TASK OBJECTIVE:
Whichever lines of the entries hold the word "REMINDER" should be identified and copied.

EXTRACTED ENTRIES:
☆ ☆ ☆ ☆
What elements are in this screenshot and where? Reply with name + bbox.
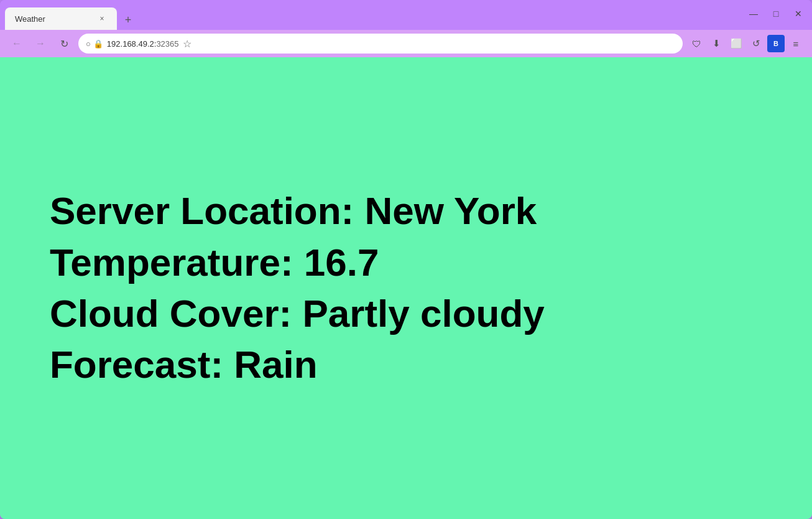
security-icon: ○: [86, 39, 91, 49]
address-domain: 192.168.49.2:: [107, 39, 157, 49]
address-bar-security-icons: ○ 🔒: [86, 39, 103, 49]
pocket-icon[interactable]: 🛡: [688, 35, 705, 52]
tab-strip: Weather × +: [5, 0, 742, 30]
back-button[interactable]: ←: [7, 34, 26, 53]
temperature: Temperature: 16.7: [50, 240, 762, 286]
title-bar: Weather × + — □ ✕: [0, 0, 812, 30]
tab-manager-icon[interactable]: ⬜: [727, 35, 745, 52]
server-location: Server Location: New York: [50, 188, 762, 234]
address-text: 192.168.49.2:32365: [107, 39, 179, 49]
address-bar[interactable]: ○ 🔒 192.168.49.2:32365 ☆: [78, 34, 683, 54]
cloud-cover: Cloud Cover: Partly cloudy: [50, 291, 762, 337]
tab-title: Weather: [15, 14, 45, 24]
page-content: Server Location: New York Temperature: 1…: [0, 57, 812, 519]
forward-button[interactable]: →: [31, 34, 50, 53]
active-tab[interactable]: Weather ×: [5, 7, 117, 30]
download-icon[interactable]: ⬇: [708, 35, 725, 52]
bookmark-star-icon[interactable]: ☆: [183, 38, 191, 50]
browser-window: Weather × + — □ ✕ ← → ↻ ○ 🔒 192.168.: [0, 0, 812, 519]
close-button[interactable]: ✕: [790, 5, 807, 22]
toolbar-right-icons: 🛡 ⬇ ⬜ ↺ B ≡: [688, 35, 805, 52]
maximize-button[interactable]: □: [767, 5, 785, 22]
forward-icon: →: [35, 38, 45, 49]
window-controls: — □ ✕: [745, 5, 807, 22]
back-icon: ←: [12, 38, 22, 49]
new-tab-button[interactable]: +: [119, 11, 137, 29]
lock-icon: 🔒: [93, 39, 103, 49]
menu-icon[interactable]: ≡: [787, 35, 805, 52]
minimize-button[interactable]: —: [745, 5, 762, 22]
reload-icon: ↻: [60, 38, 68, 50]
address-port: 32365: [156, 39, 178, 49]
toolbar: ← → ↻ ○ 🔒 192.168.49.2:32365 ☆ 🛡 ⬇ ⬜ ↺ B…: [0, 30, 812, 57]
bitwarden-icon[interactable]: B: [767, 35, 785, 52]
tab-close-button[interactable]: ×: [97, 14, 107, 24]
reload-button[interactable]: ↻: [55, 34, 73, 53]
forecast: Forecast: Rain: [50, 342, 762, 388]
screenshot-icon[interactable]: ↺: [747, 35, 765, 52]
weather-info: Server Location: New York Temperature: 1…: [50, 188, 762, 388]
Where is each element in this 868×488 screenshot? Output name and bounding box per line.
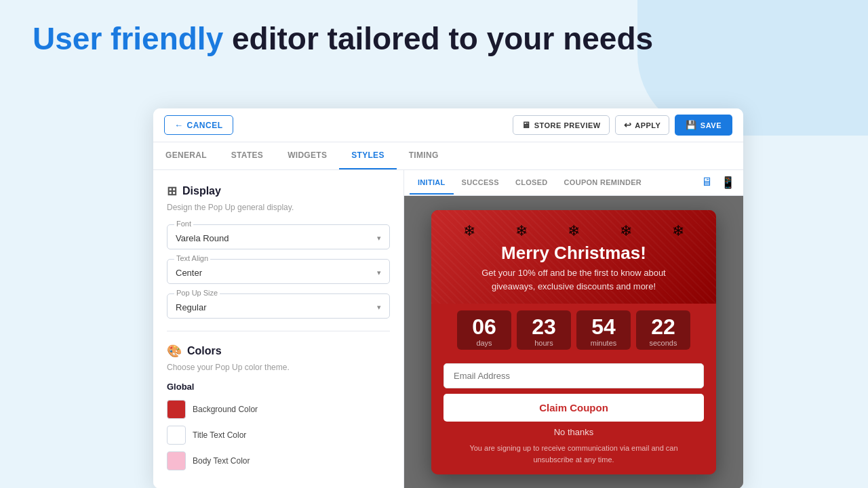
desktop-icon[interactable]: 🖥 [698, 174, 715, 191]
font-label: Font [174, 220, 193, 228]
chevron-down-icon-3: ▾ [377, 303, 381, 312]
sub-tab-coupon-reminder[interactable]: COUPON REMINDER [556, 171, 650, 195]
snowflake-5: ❄ [672, 222, 684, 240]
tab-widgets[interactable]: WIDGETS [275, 142, 339, 169]
popup-size-field-row: Regular ▾ [176, 301, 381, 314]
background-color-swatch[interactable] [167, 400, 186, 419]
no-thanks-link[interactable]: No thanks [443, 427, 704, 437]
countdown: 06 days 23 hours 54 minutes 22 [431, 304, 716, 357]
colors-desc: Choose your Pop Up color theme. [167, 363, 390, 372]
display-icon: ⊞ [167, 184, 177, 199]
tab-states[interactable]: STATES [219, 142, 275, 169]
hero-heading-blue: User friendly [33, 21, 223, 56]
global-label: Global [167, 382, 390, 392]
font-field-group: Font Varela Round ▾ [167, 224, 390, 249]
save-icon: 💾 [686, 120, 697, 130]
snowflake-1: ❄ [463, 222, 475, 240]
device-icons: 🖥 📱 [698, 174, 738, 191]
countdown-seconds: 22 seconds [636, 310, 690, 350]
hero-heading: User friendly editor tailored to your ne… [33, 20, 624, 58]
content-area: ⊞ Display Design the Pop Up general disp… [153, 170, 743, 488]
display-desc: Design the Pop Up general display. [167, 203, 390, 212]
countdown-minutes: 54 minutes [576, 310, 631, 350]
divider [167, 331, 390, 331]
store-preview-button[interactable]: 🖥 STORE PREVIEW [513, 115, 609, 135]
countdown-minutes-label: minutes [579, 339, 628, 347]
colors-title-text: Colors [187, 345, 222, 357]
apply-label: APPLY [635, 121, 660, 129]
background-color-label: Background Color [193, 405, 258, 414]
toolbar: ← CANCEL 🖥 STORE PREVIEW ↩ APPLY 💾 SAVE [153, 108, 743, 142]
snowflake-2: ❄ [515, 222, 528, 240]
popup-card: ❄ ❄ ❄ ❄ ❄ Merry Christmas! Get your 10% … [431, 210, 716, 474]
countdown-minutes-value: 54 [579, 316, 628, 338]
display-section-title: ⊞ Display [167, 184, 390, 199]
body-text-color-row: Body Text Color [167, 451, 390, 470]
save-label: SAVE [701, 121, 722, 129]
preview-area: ❄ ❄ ❄ ❄ ❄ Merry Christmas! Get your 10% … [404, 196, 743, 488]
countdown-hours-label: hours [519, 339, 568, 347]
font-field-row: Varela Round ▾ [176, 232, 381, 245]
editor-window: ← CANCEL 🖥 STORE PREVIEW ↩ APPLY 💾 SAVE … [153, 108, 743, 488]
tab-styles[interactable]: STYLES [339, 142, 396, 169]
chevron-down-icon: ▾ [377, 234, 381, 243]
sub-tab-success[interactable]: SUCCESS [454, 171, 507, 195]
mobile-icon[interactable]: 📱 [718, 174, 738, 191]
apply-button[interactable]: ↩ APPLY [615, 115, 670, 135]
popup-header: ❄ ❄ ❄ ❄ ❄ Merry Christmas! Get your 10% … [431, 210, 716, 304]
font-select[interactable]: Varela Round [176, 232, 377, 245]
popup-form: Claim Coupon No thanks You are signing u… [431, 357, 716, 474]
countdown-days: 06 days [457, 310, 511, 350]
countdown-days-value: 06 [460, 316, 509, 338]
store-preview-label: STORE PREVIEW [534, 121, 601, 129]
title-text-color-row: Title Text Color [167, 426, 390, 445]
popup-subtitle: Get your 10% off and be the first to kno… [443, 266, 704, 293]
title-text-color-swatch[interactable] [167, 426, 186, 445]
toolbar-left: ← CANCEL [164, 115, 233, 135]
sub-tabs: INITIAL SUCCESS CLOSED COUPON REMINDER 🖥… [404, 170, 743, 196]
background-color-row: Background Color [167, 400, 390, 419]
save-button[interactable]: 💾 SAVE [675, 115, 732, 136]
cancel-button[interactable]: ← CANCEL [164, 115, 233, 135]
disclaimer-text: You are signing up to receive communicat… [443, 443, 704, 465]
chevron-down-icon-2: ▾ [377, 268, 381, 277]
claim-coupon-label: Claim Coupon [539, 402, 608, 413]
email-input[interactable] [443, 363, 704, 388]
claim-coupon-button[interactable]: Claim Coupon [443, 394, 704, 422]
colors-section-title: 🎨 Colors [167, 344, 390, 359]
popup-size-field-group: Pop Up Size Regular ▾ [167, 293, 390, 319]
right-panel: INITIAL SUCCESS CLOSED COUPON REMINDER 🖥… [404, 170, 743, 488]
sub-tab-closed[interactable]: CLOSED [507, 171, 556, 195]
countdown-days-label: days [460, 339, 509, 347]
popup-title: Merry Christmas! [443, 243, 704, 264]
title-text-color-label: Title Text Color [193, 430, 246, 440]
arrow-left-icon: ← [174, 120, 184, 130]
tab-general[interactable]: GENERAL [153, 142, 219, 169]
display-title-text: Display [182, 185, 221, 197]
left-panel: ⊞ Display Design the Pop Up general disp… [153, 170, 404, 488]
popup-size-label: Pop Up Size [174, 289, 220, 297]
palette-icon: 🎨 [167, 344, 182, 359]
body-text-color-label: Body Text Color [193, 456, 250, 466]
countdown-seconds-value: 22 [639, 316, 688, 338]
apply-icon: ↩ [624, 120, 632, 130]
text-align-select[interactable]: Center [176, 266, 377, 279]
monitor-icon: 🖥 [521, 120, 531, 130]
countdown-hours: 23 hours [517, 310, 571, 350]
snowflake-row: ❄ ❄ ❄ ❄ ❄ [443, 222, 704, 240]
main-tabs: GENERAL STATES WIDGETS STYLES TIMING [153, 142, 743, 170]
snowflake-4: ❄ [620, 222, 632, 240]
body-text-color-swatch[interactable] [167, 451, 186, 470]
toolbar-right: 🖥 STORE PREVIEW ↩ APPLY 💾 SAVE [513, 115, 732, 136]
text-align-label: Text Align [174, 254, 210, 262]
hero-heading-rest: editor tailored to your needs [223, 21, 653, 56]
countdown-seconds-label: seconds [639, 339, 688, 347]
snowflake-3: ❄ [568, 222, 580, 240]
sub-tabs-left: INITIAL SUCCESS CLOSED COUPON REMINDER [410, 171, 650, 195]
text-align-field-group: Text Align Center ▾ [167, 259, 390, 284]
sub-tab-initial[interactable]: INITIAL [410, 171, 454, 195]
popup-size-select[interactable]: Regular [176, 301, 377, 314]
text-align-field-row: Center ▾ [176, 266, 381, 279]
countdown-hours-value: 23 [519, 316, 568, 338]
tab-timing[interactable]: TIMING [397, 142, 451, 169]
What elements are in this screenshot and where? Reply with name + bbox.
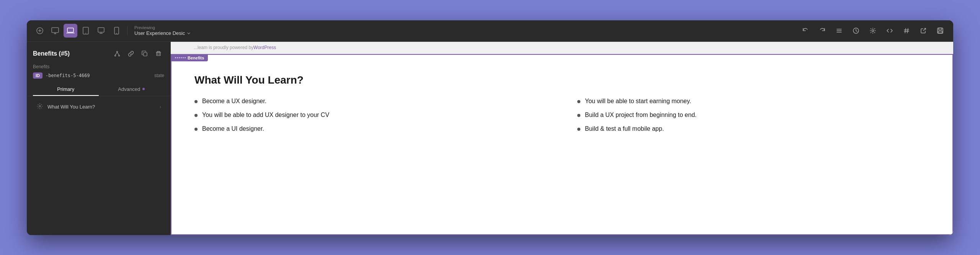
bullet-icon <box>577 128 580 131</box>
state-badge: state <box>154 73 164 78</box>
benefit-text: Become a UX designer. <box>202 98 266 105</box>
previewing-label: Previewing <box>134 25 191 30</box>
list-item: Become a UI designer. <box>194 125 547 132</box>
benefits-content: What Will You Learn? Become a UX designe… <box>172 55 952 144</box>
preview-value: User Experience Desic <box>134 30 191 36</box>
hash-icon-btn[interactable] <box>900 24 913 38</box>
svg-rect-33 <box>157 53 160 56</box>
sidebar-title: Benefits (#5) <box>33 50 70 57</box>
svg-point-9 <box>85 33 86 34</box>
benefits-tag: Benefits <box>171 54 208 61</box>
list-item: You will be able to start earning money. <box>577 98 929 105</box>
sidebar-item-what-will-you-learn[interactable]: What Will You Learn? › <box>30 99 167 115</box>
benefits-label: Benefits <box>27 63 170 72</box>
bullet-icon <box>194 100 198 103</box>
tablet-icon-btn[interactable] <box>79 24 93 38</box>
sidebar-item-label: What Will You Learn? <box>47 104 156 110</box>
duplicate-icon-btn[interactable] <box>139 48 150 59</box>
add-button[interactable] <box>33 24 47 38</box>
benefit-text: You will be able to add UX designer to y… <box>202 112 329 118</box>
svg-point-19 <box>872 30 874 32</box>
list-item: Build & test a full mobile app. <box>577 125 929 132</box>
topbar: Previewing User Experience Desic <box>27 20 953 42</box>
svg-point-27 <box>117 51 118 52</box>
content-above-bar: ...leam is proudly powered by WordPress <box>171 42 953 54</box>
hierarchy-icon-btn[interactable] <box>111 48 123 59</box>
benefit-text: Become a UI designer. <box>202 125 264 132</box>
svg-rect-26 <box>938 31 942 33</box>
powered-text: ...leam is proudly powered by <box>194 45 253 50</box>
svg-line-31 <box>117 52 119 55</box>
delete-icon-btn[interactable] <box>153 48 164 59</box>
svg-rect-6 <box>67 28 74 32</box>
wordpress-link[interactable]: WordPress <box>253 45 276 50</box>
list-item: Build a UX project from beginning to end… <box>577 112 929 118</box>
benefit-text: Build & test a full mobile app. <box>585 125 664 132</box>
chevron-right-icon: › <box>160 104 161 110</box>
benefits-block[interactable]: Benefits What Will You Learn? Become a U… <box>171 54 953 235</box>
phone-icon-btn[interactable] <box>109 24 123 38</box>
bullet-icon <box>194 114 198 117</box>
topbar-right-actions <box>799 24 947 38</box>
list-icon-btn[interactable] <box>832 24 846 38</box>
benefit-text: You will be able to start earning money. <box>585 98 691 105</box>
svg-rect-25 <box>939 28 942 30</box>
sidebar-id-row: ID -benefits-5-4669 state <box>27 72 170 83</box>
list-item: Become a UX designer. <box>194 98 547 105</box>
link-icon-btn[interactable] <box>125 48 137 59</box>
gear-icon <box>36 103 44 111</box>
benefits-title: What Will You Learn? <box>194 74 929 86</box>
bullet-icon <box>577 114 580 117</box>
svg-point-28 <box>115 55 116 56</box>
bullet-icon <box>577 100 580 103</box>
svg-line-21 <box>907 28 908 33</box>
undo-button[interactable] <box>799 24 812 38</box>
redo-button[interactable] <box>815 24 829 38</box>
sidebar-actions <box>111 48 164 59</box>
id-value: -benefits-5-4669 <box>46 73 90 78</box>
tab-advanced-dot <box>142 88 145 90</box>
id-badge: ID <box>33 72 42 79</box>
clock-icon-btn[interactable] <box>849 24 863 38</box>
svg-point-29 <box>119 55 120 56</box>
sidebar-tabs: Primary Advanced <box>27 83 170 96</box>
export-icon-btn[interactable] <box>916 24 930 38</box>
tab-advanced[interactable]: Advanced <box>99 83 165 96</box>
svg-rect-3 <box>52 28 59 33</box>
save-icon-btn[interactable] <box>933 24 947 38</box>
main-area: Benefits (#5) <box>27 42 953 235</box>
preview-info: Previewing User Experience Desic <box>134 25 191 36</box>
svg-line-20 <box>905 28 906 33</box>
svg-line-30 <box>115 52 117 55</box>
sidebar: Benefits (#5) <box>27 42 171 235</box>
monitor-icon-btn[interactable] <box>48 24 62 38</box>
divider-1 <box>127 26 127 35</box>
benefit-text: Build a UX project from beginning to end… <box>585 112 697 118</box>
settings-icon-btn[interactable] <box>866 24 880 38</box>
content-area: ...leam is proudly powered by WordPress <box>171 42 953 235</box>
drag-handle-icon <box>175 57 186 58</box>
svg-point-14 <box>116 33 117 34</box>
content-frame: Benefits What Will You Learn? Become a U… <box>171 54 953 235</box>
benefits-list: Become a UX designer. You will be able t… <box>194 98 929 132</box>
sidebar-header: Benefits (#5) <box>27 42 170 63</box>
list-item: You will be able to add UX designer to y… <box>194 112 547 118</box>
svg-rect-32 <box>144 53 147 56</box>
tab-primary[interactable]: Primary <box>33 83 99 96</box>
svg-point-36 <box>39 105 41 107</box>
code-icon-btn[interactable] <box>883 24 897 38</box>
desktop-small-icon-btn[interactable] <box>94 24 108 38</box>
app-window: Previewing User Experience Desic <box>27 20 953 235</box>
svg-rect-10 <box>98 28 104 32</box>
bullet-icon <box>194 128 198 131</box>
laptop-icon-btn[interactable] <box>64 24 77 38</box>
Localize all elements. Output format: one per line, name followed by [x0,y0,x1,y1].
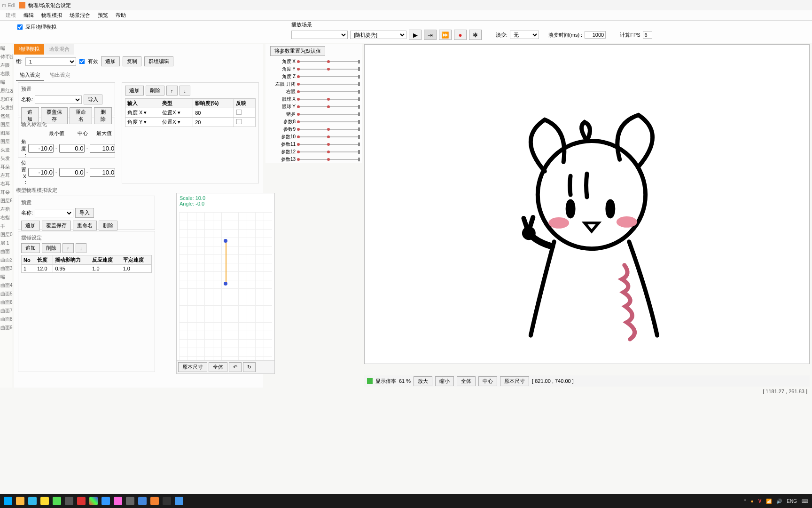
☆ ☆ ☆ ☆
TASK ANSWER:
sub-tab-coupon-reminder[interactable]: COUPON REMINDER [556, 171, 650, 195]
sub-tabs: INITIAL SUCCESS CLOSED COUPON REMINDER 🖥… [404, 170, 743, 196]
right-panel: INITIAL SUCCESS CLOSED COUPON REMINDER 🖥… [404, 170, 743, 488]
sub-tabs-left: INITIAL SUCCESS CLOSED COUPON REMINDER [410, 171, 650, 195]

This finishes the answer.